- Opening Delimiter -

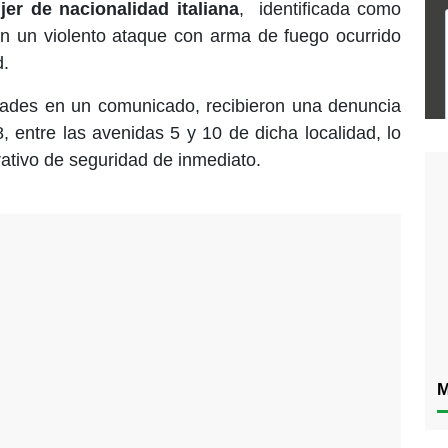
jer de nacionalidad italiana
, identificada como
en un violento ataque con arma de fuego ocurrido
d.
dades en un comunicado, recibieron una denuncia
, entre las avenidas 5 y 10 de dicha localidad, lo
ativo de seguridad de inmediato.
M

- Closing Delimiter -

§ **INSTRUCTIONS FOR THE TASK**:
With the pictures excluded, restate the material exactly as it stands.

§ **OUTPUT BELOW**:
jer de nacionalidad italiana
, identificada como
en un violento ataque con arma de fuego ocurrido
d.
dades en un comunicado, recibieron una denuncia
, entre las avenidas 5 y 10 de dicha localidad, lo
ativo de seguridad de inmediato.
M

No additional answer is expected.